Die denkwürdige Havarie in der Wüste am Suezkanal wird die Auftraggeber der Werften allerdings wohl kaum zum Zurückzucken veranlassen, zumal der Zwischenfall ohne echte Sach- oder gar Personenschäden blieb und damit relativ glimpflich verlaufen ist. Zu eindeutig positiv ist der ökonomische Nutzen aus Sicht der Betreiber in Zeiten, in denen die Transportkosten pro Container bisweilen unverschämt niedrig liegen und die Margen für die Branche drücken. Nur Massenfrachten können Renditen erwirtschaften, die sich lohnen.

Das japanische Reedereinetzwerk Ocean Network Express Pte. Ltd. (ONE), der sechsgrößte Carrier der Welt, hat gerade angekündigt, ab 2023 die größten Schiffe der Welt betreiben zu wollen und einen Chartervertrag für sechs Megafrachter mit einer Transportkapazität von jeweils über 24.000 Standardcontainer (TEU) aufgelegt. Zum Vergleich: Die “Ever Given” kann “nur” 20.124 TEU transportieren. ONE ist nicht der einzige Schiffsbetreiber, der in diesen Maßstäben denkt.

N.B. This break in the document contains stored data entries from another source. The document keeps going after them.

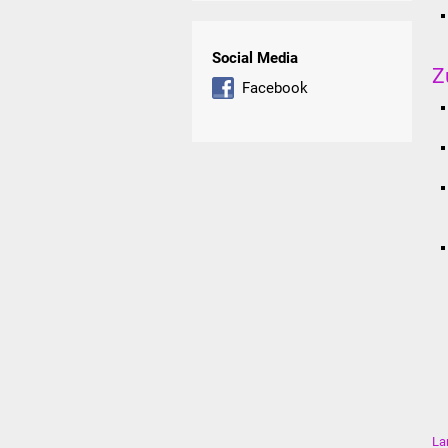
Social Media
Z
Facebook
La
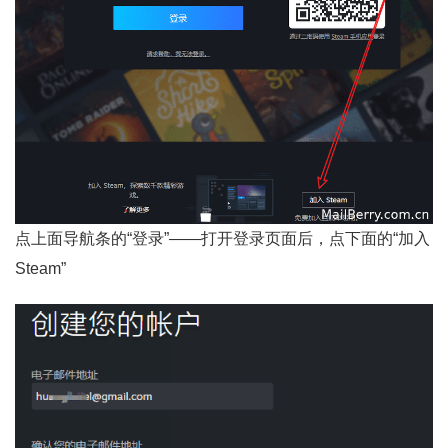
点上面导航条的“登录”——打开登录页面后，点下面的“加入
Steam”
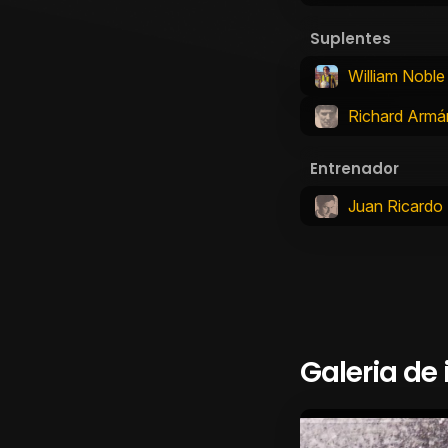
Suplentes
William Noble
Richard Armá
Entrenador
Juan Ricardo
Galeria de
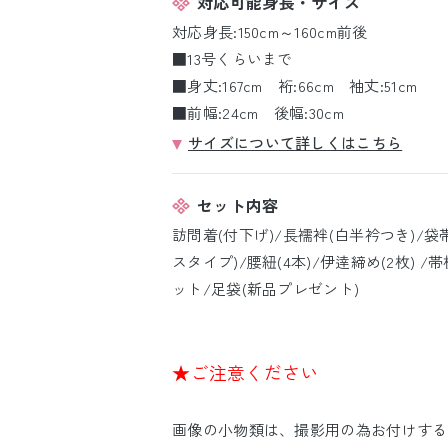
対応可能身長・サイズ
対応身長:150cm～160cm前後
■13号くらいまで
■身丈:167cm 裄:66cm 袖丈:51cm
■前幅:24cm 後幅:30cm
サイズについて詳しくはこちら
セット内容
訪問着(付下げ)/長襦袢(白半衿つき)/袋
スタイプ)/腰紐(4本)/伊逹締め(2枚) 
ット/足袋(新品プレゼント)
★ご注意ください
画像の小物類は、撮影用の為お付けする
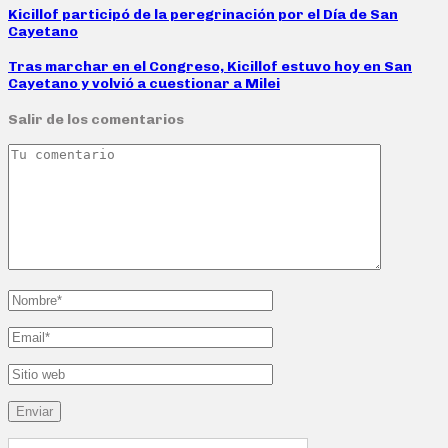
Kicillof participó de la peregrinación por el Día de San
Cayetano
Tras marchar en el Congreso, Kicillof estuvo hoy en San
Cayetano y volvió a cuestionar a Milei
Salir de los comentarios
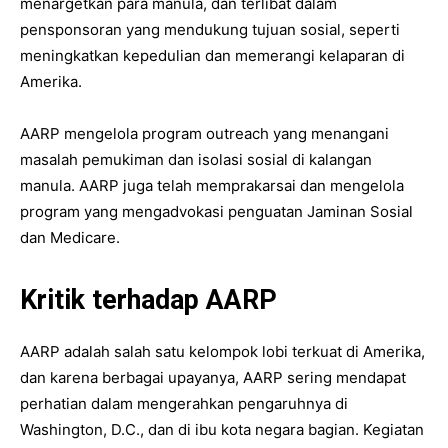
menargetkan para manula, dan terlibat dalam
pensponsoran yang mendukung tujuan sosial, seperti
meningkatkan kepedulian dan memerangi kelaparan di
Amerika.
AARP mengelola program outreach yang menangani
masalah pemukiman dan isolasi sosial di kalangan
manula. AARP juga telah memprakarsai dan mengelola
program yang mengadvokasi penguatan Jaminan Sosial
dan Medicare.
Kritik terhadap AARP
AARP adalah salah satu kelompok lobi terkuat di Amerika,
dan karena berbagai upayanya, AARP sering mendapat
perhatian dalam mengerahkan pengaruhnya di
Washington, D.C., dan di ibu kota negara bagian. Kegiatan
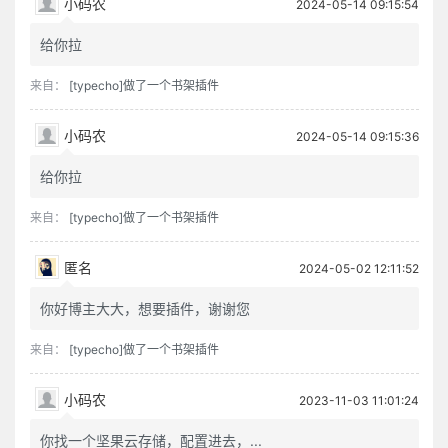
小码农
2024-05-14 09:15:54
给你拉
来自：
[typecho]做了一个书架插件
小码农
2024-05-14 09:15:36
给你拉
来自：
[typecho]做了一个书架插件
匿名
2024-05-02 12:11:52
你好博主大大，想要插件，谢谢您
来自：
[typecho]做了一个书架插件
小码农
2023-11-03 11:01:24
你找一个坚果云存储，配置进去，...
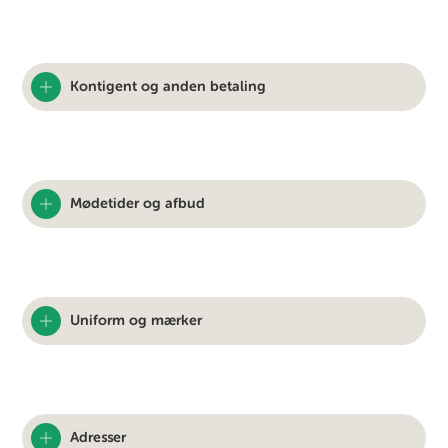
Kontigent og anden betaling
Mødetider og afbud
Uniform og mærker
Adresser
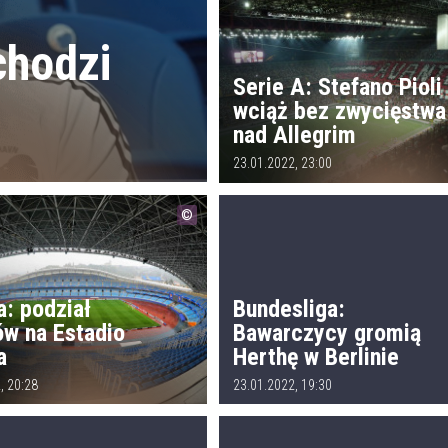
chodzi
Serie A: Stefano Pioli
wciąż bez zwycięstwa
nad Allegrim
23.01.2022, 23:00
a: podział
Bundesliga:
ów na Estadio
Bawarczycy gromią
a
Herthę w Berlinie
, 20:28
23.01.2022, 19:30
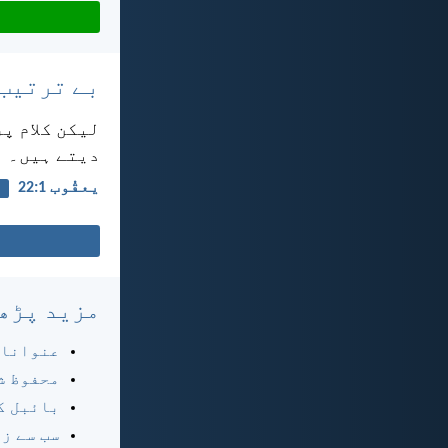
بے ترتیب
لیکن کلام پ
دیتے ہیں۔
یعقُوب 1:‏22
ا
مزید پڑھ
عنوانا
محفوظ ش
بائبل ک
سب سے ز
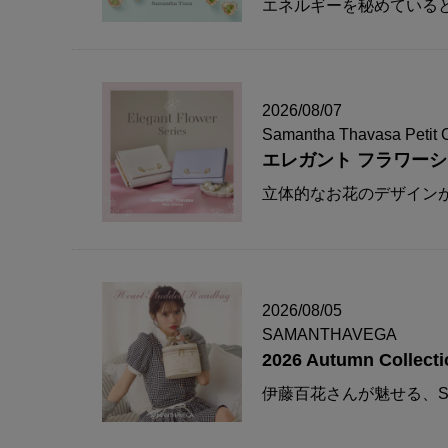
エネルギーを秘めている
2026/08/07
Samantha Thavasa Petit 
エレガント フラワー
立体的なお花のデザイン
2026/08/05
SAMANTHAVEGA
2026 Autumn Collecti
伊藤百花さんが魅せる、S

Die Grenzen des Wachstums sind beim Schiffbau noch längst nicht erreicht. Megafrachter sind beileibe kein Auslaufmodell. Die Kapazitäten der Containerschiffe haben sich in den letzten 20 Jahren vervierfacht. Und es geht immer noch ein Stückchen größer, besser beladbarer und rentabler. Deshalb werden auf absehbare Zeit weiterhin und immer mehr die Ozeanriesen die Routen auf den Weltmeeren beherrschen.